Вот почему Пушкин с печальной безнадежностью констатирует неотвратимую гибельность страсти Татьяны к Онегину:
Иначе сказать, Татьяна страстно желает быть поглощенной воображаемым ею «роковым искусителем», ей хочется испить ядовитый любовный напиток, который кажется таким сладостным. И здесь бессильна даже святая вода, какой няня хочет окропить «нездоровое дитя». Ключевое слово для понимания образа Татьяны – жертва. Не даром в изначальном пушкинском замысле Татьяна должна была стать женой декабриста и отправиться вслед за ним на каторгу, в Сибирь. Без сомнения, это героическая жертвенность. Но в жертвенности, как рисует ее Пушкин, есть и темная сторона – тяга к смерти. В этом Татьяна и Онегин поистине родственные души. Они роковым образом притягиваются друг к другу.

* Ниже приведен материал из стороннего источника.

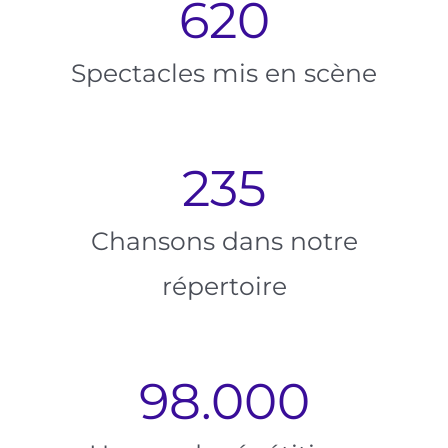
620
Spectacles mis en scène
235
Chansons dans notre
répertoire
98.000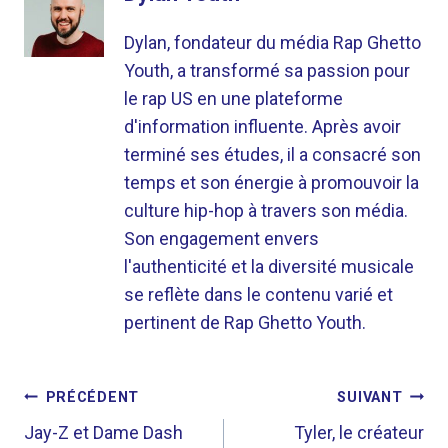
Dylan, fondateur du média Rap Ghetto
Youth, a transformé sa passion pour
le rap US en une plateforme
d'information influente. Après avoir
terminé ses études, il a consacré son
temps et son énergie à promouvoir la
culture hip-hop à travers son média.
Son engagement envers
l'authenticité et la diversité musicale
se reflète dans le contenu varié et
pertinent de Rap Ghetto Youth.
NAVIGATION
PRÉCÉDENT
SUIVANT
DE
Jay-Z et Dame Dash
Tyler, le créateur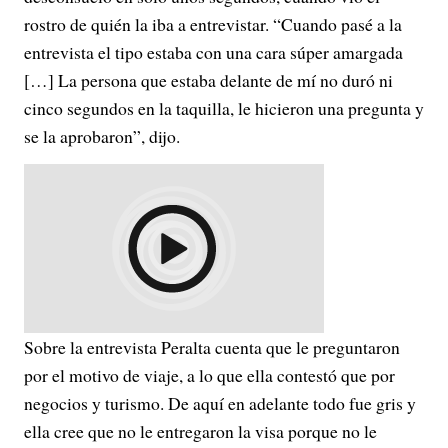
rostro de quién la iba a entrevistar. “Cuando pasé a la
entrevista el tipo estaba con una cara súper amargada
[…] La persona que estaba delante de mí no duró ni
cinco segundos en la taquilla, le hicieron una pregunta y
se la aprobaron”, dijo.
Sobre la entrevista Peralta cuenta que le preguntaron
por el motivo de viaje, a lo que ella contestó que por
negocios y turismo. De aquí en adelante todo fue gris y
ella cree que no le entregaron la visa porque no le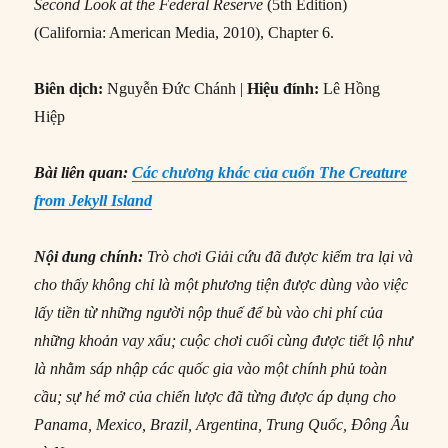
Second Look at the Federal Reserve
(5th Edition)
(California: American Media, 2010), Chapter 6.
Biên dịch:
Nguyễn Đức Chánh |
Hiệu đính:
Lê Hồng
Hiệp
Bài liên quan:
Các chương khác của cuốn The Creature
from Jekyll Island
Nội dung chính:
Trò chơi Giải cứu đã được kiểm tra lại và
cho thấy không chỉ là một phương tiện được dùng vào việc
lấy tiền từ những người nộp thuế để bù vào chi phí của
những khoản vay xấu; cuộc chơi cuối cùng được tiết lộ như
là nhằm sáp nhập các quốc gia vào một chính phủ toàn
cầu; sự hé mở của chiến lược đã từng được áp dụng cho
P
anama, Mexico, Brazil, Argentina, Trung Quốc, Đông Âu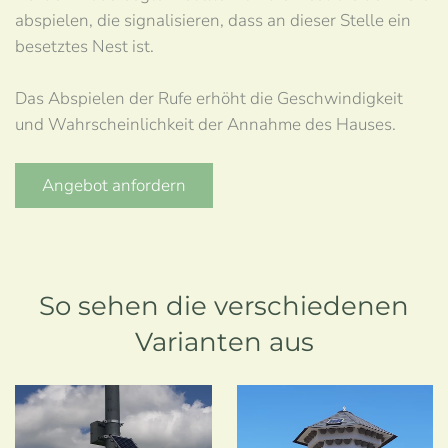
abspielen, die signalisieren, dass an dieser Stelle ein
besetztes Nest ist.
Das Abspielen der Rufe erhöht die Geschwindigkeit
und Wahrscheinlichkeit der Annahme des Hauses.
Angebot anfordern
So sehen die verschiedenen
Varianten aus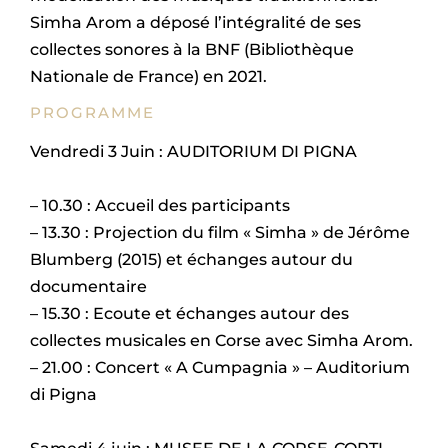
Simha Arom a déposé l’intégralité de ses
collectes sonores à la BNF (Bibliothèque
Nationale de France) en 2021.
PROGRAMME
Vendredi 3 Juin : AUDITORIUM DI PIGNA
– 10.30 : Accueil des participants
– 13.30 : Projection du film « Simha » de Jérôme
Blumberg (2015) et échanges autour du
documentaire
– 15.30 : Ecoute et échanges autour des
collectes musicales en Corse avec Simha Arom.
– 21.00 : Concert « A Cumpagnia » – Auditorium
di Pigna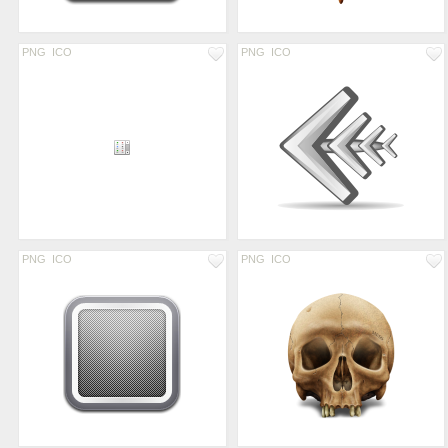
PNG
ICO
PNG
ICO
PNG
ICO
PNG
ICO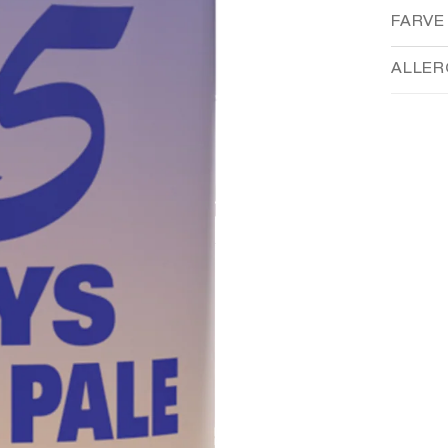
FARVE
ALLER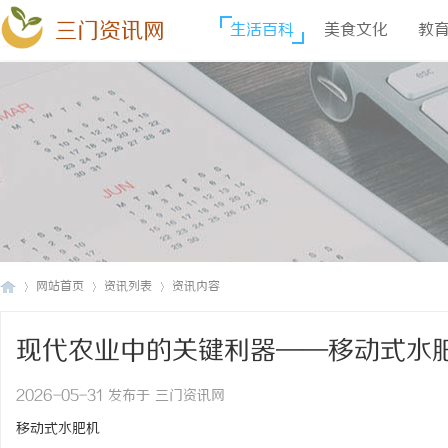
三门资讯网
生活百科
美食文化
教
网站首页
资讯列表
资讯内容
现代农业中的关键利器——移动式水
三
›
›
›
2026-05-31 发布于 三门资讯网
移动式水肥机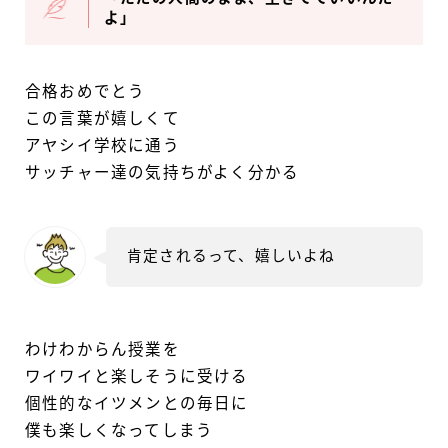
よ」
合格おめでとう
この言葉が嬉しくて
アヤシイ学校に通う
サッチャー達の気持ちがよく分かる
肯定されるって、嬉しいよね
わけわからん授業を
ワイワイと楽しそうに受ける
個性的なイツメンとの毎日に
僕も楽しくなってしまう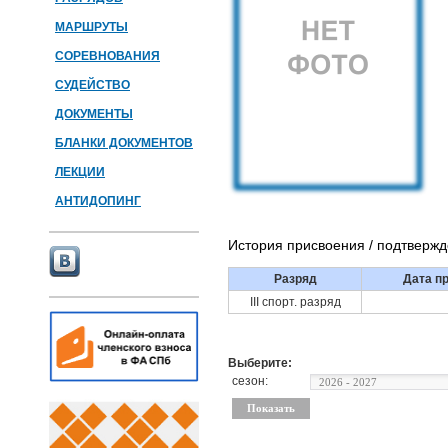
МАРШРУТЫ
СОРЕВНОВАНИЯ
СУДЕЙСТВО
ДОКУМЕНТЫ
БЛАНКИ ДОКУМЕНТОВ
ЛЕКЦИИ
АНТИДОПИНГ
История присвоения / подтверж
Разряд
Дата п
III спорт. разряд
Выберите:
сезон: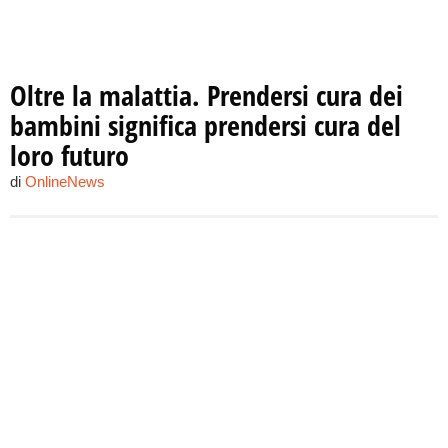
Oltre la malattia. Prendersi cura dei
bambini significa prendersi cura del
loro futuro
di
OnlineNews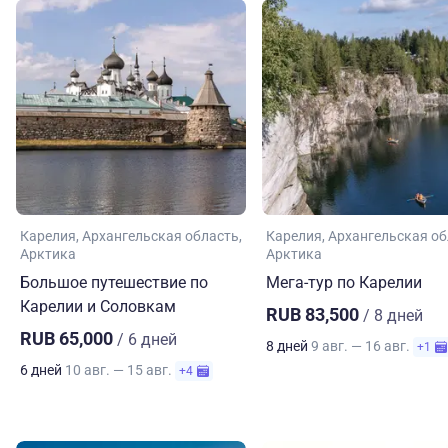
Карелия
Архангельская область
Карелия
Архангельская об
Арктика
Арктика
Большое путешествие по
Мега-тур по Карелии
Карелии и Соловкам
RUB 83,500
/ 8 дней
RUB 65,000
/ 6 дней
8 дней
9 авг. — 16 авг.
+1
6 дней
10 авг. — 15 авг.
+4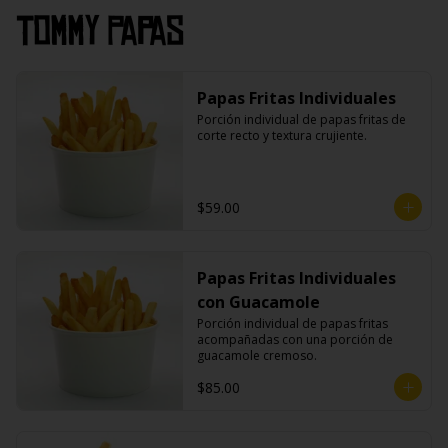
Tommy Papas
Papas Fritas Individuales
Porción individual de papas fritas de 
corte recto y textura crujiente.
$59.00
Papas Fritas Individuales
con Guacamole
Porción individual de papas fritas 
acompañadas con una porción de 
guacamole cremoso.
$85.00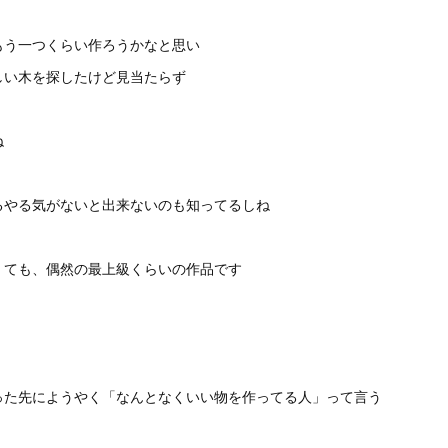
もう一つくらい作ろうかなと思い
しい木を探したけど見当たらず
ね
るやる気がないと出来ないのも知ってるしね
くても、偶然の最上級くらいの作品です
った先にようやく「なんとなくいい物を作ってる人」って言う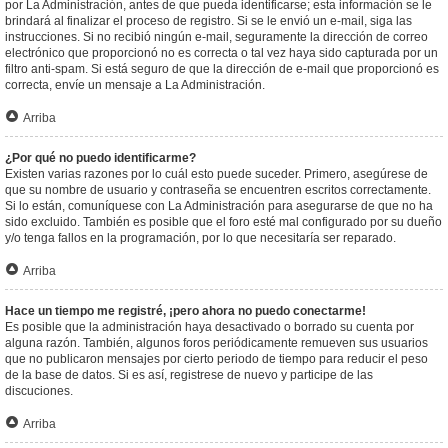
por La Administración, antes de que pueda identificarse; esta información se le
brindará al finalizar el proceso de registro. Si se le envió un e-mail, siga las
instrucciones. Si no recibió ningún e-mail, seguramente la dirección de correo
electrónico que proporcionó no es correcta o tal vez haya sido capturada por un
filtro anti-spam. Si está seguro de que la dirección de e-mail que proporcionó es
correcta, envíe un mensaje a La Administración.
Arriba
¿Por qué no puedo identificarme?
Existen varias razones por lo cuál esto puede suceder. Primero, asegúrese de
que su nombre de usuario y contraseña se encuentren escritos correctamente.
Si lo están, comuníquese con La Administración para asegurarse de que no ha
sido excluido. También es posible que el foro esté mal configurado por su dueño
y/o tenga fallos en la programación, por lo que necesitaría ser reparado.
Arriba
Hace un tiempo me registré, ¡pero ahora no puedo conectarme!
Es posible que la administración haya desactivado o borrado su cuenta por
alguna razón. También, algunos foros periódicamente remueven sus usuarios
que no publicaron mensajes por cierto periodo de tiempo para reducir el peso
de la base de datos. Si es así, registrese de nuevo y participe de las
discuciones.
Arriba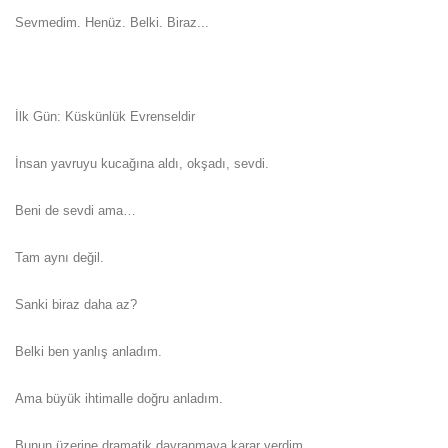
Sevmedim. Henüz. Belki. Biraz...
İlk Gün: Küskünlük Evrenseldir
İnsan yavruyu kucağına aldı, okşadı, sevdi.
Beni de sevdi ama…
Tam aynı değil.
Sanki biraz daha az?
Belki ben yanlış anladım.
Ama büyük ihtimalle doğru anladım.
Bunun üzerine dramatik davranmaya karar verdim.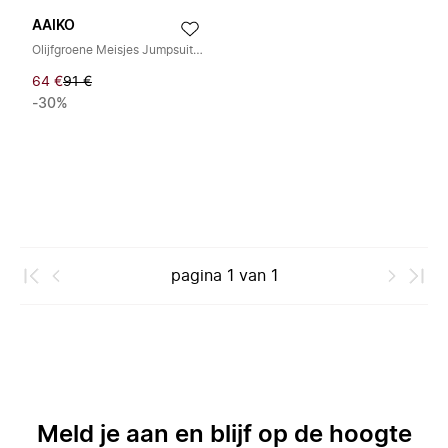
AAIKO
Olijfgroene Meisjes Jumpsuit Malory
64 €
91 €
-30%
pagina
1
van
1
Meld je aan en blijf op de hoogte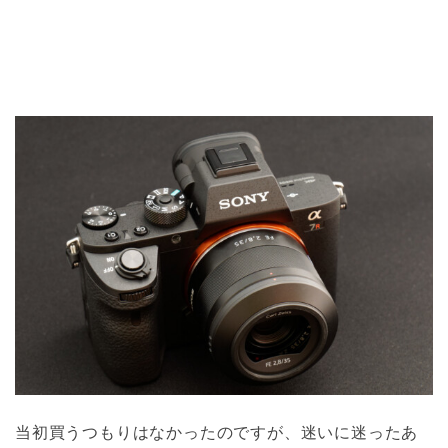
当初買うつもりはなかったのですが、迷いに迷ったあ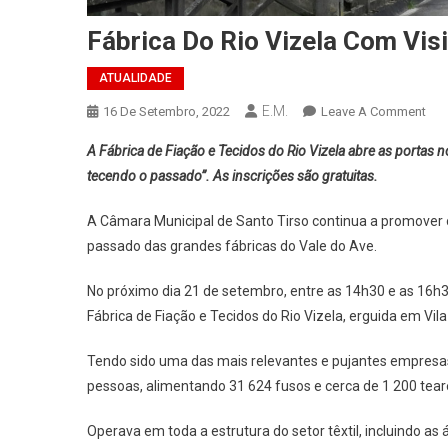
Fábrica Do Rio Vizela Com Vis
ATUALIDADE
E.M.
On
16 De Setembro, 2022
Leave A Comment
Fáb
A Fábrica de Fiação e Tecidos do Rio Vizela abre as portas 
Do
tecendo o passado”. As inscrições são gratuitas.
Rio
Viz
A Câmara Municipal de Santo Tirso continua a promover o 
Co
passado das grandes fábricas do Vale do Ave.
Visi
Gui
No próximo dia 21 de setembro, entre as 14h30 e as 16h30
Est
Fábrica de Fiação e Tecidos do Rio Vizela, erguida em Vila
Qua
Feir
Tendo sido uma das mais relevantes e pujantes empresas 
pessoas, alimentando 31 624 fusos e cerca de 1 200 tear
Operava em toda a estrutura do setor têxtil, incluindo as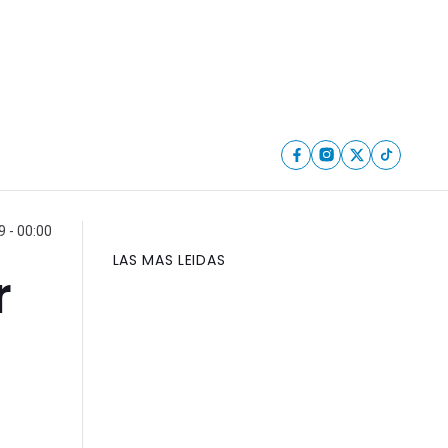
9 - 00:00
LAS MAS LEIDAS
r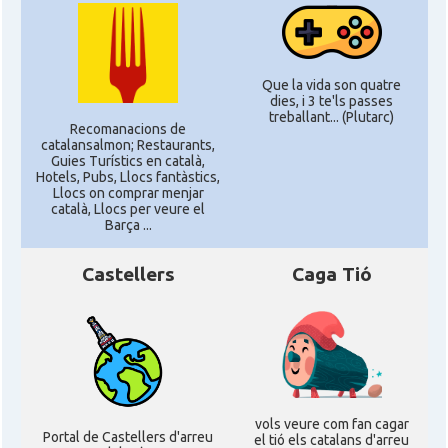
Que la vida son quatre
dies, i 3 te'ls passes
treballant... (Plutarc)
Recomanacions de
catalansalmon; Restaurants,
Guies Turístics en català,
Hotels, Pubs, Llocs fantàstics,
Llocs on comprar menjar
català, Llocs per veure el
Barça ...
Castellers
Caga Tió
vols veure com fan cagar
Portal de Castellers d'arreu
el tió els catalans d'arreu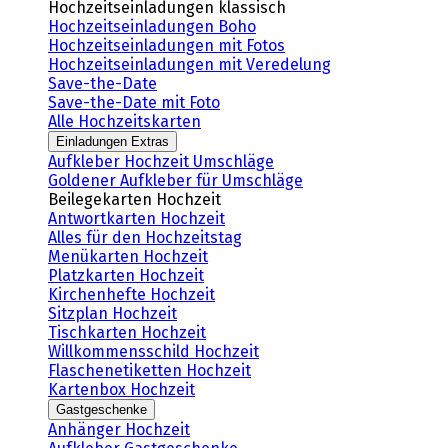
Hochzeitseinladungen klassisch
Hochzeitseinladungen Boho
Hochzeitseinladungen mit Fotos
Hochzeitseinladungen mit Veredelung
Save-the-Date
Save-the-Date mit Foto
Alle Hochzeitskarten
Einladungen Extras
Aufkleber Hochzeit Umschläge
Goldener Aufkleber für Umschläge
Beilegekarten Hochzeit
Antwortkarten Hochzeit
Alles für den Hochzeitstag
Menükarten Hochzeit
Platzkarten Hochzeit
Kirchenhefte Hochzeit
Sitzplan Hochzeit
Tischkarten Hochzeit
Willkommensschild Hochzeit
Flaschenetiketten Hochzeit
Kartenbox Hochzeit
Gastgeschenke
Anhänger Hochzeit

Тяга к смерти отличает также и Ленского. Налет книжности во многом явится причиной смерти Ленского. Книжность занимает львиную долю его души. Книжность и жизнь сталкиваются в личности Ленского. И побеждает книжность. Идеальные романтические представления о верной дружбе, чистой любви, непременном торжестве добра над злом и прочие расхожие книжные штампы в сознании Ленского становятся для автора предметом злой иронии. Жизнь беспощадно вытесняет прочь из реальности эти прекраснодушные химеры. Иначе говоря, Ленский сам, добровольно лезет в пасть к смерти, а Онегин – подходящий посредник для того, чтобы Ленского «отослать к отцам», увековечив его цветущую юность, поэтические настроения и сердечную наивность.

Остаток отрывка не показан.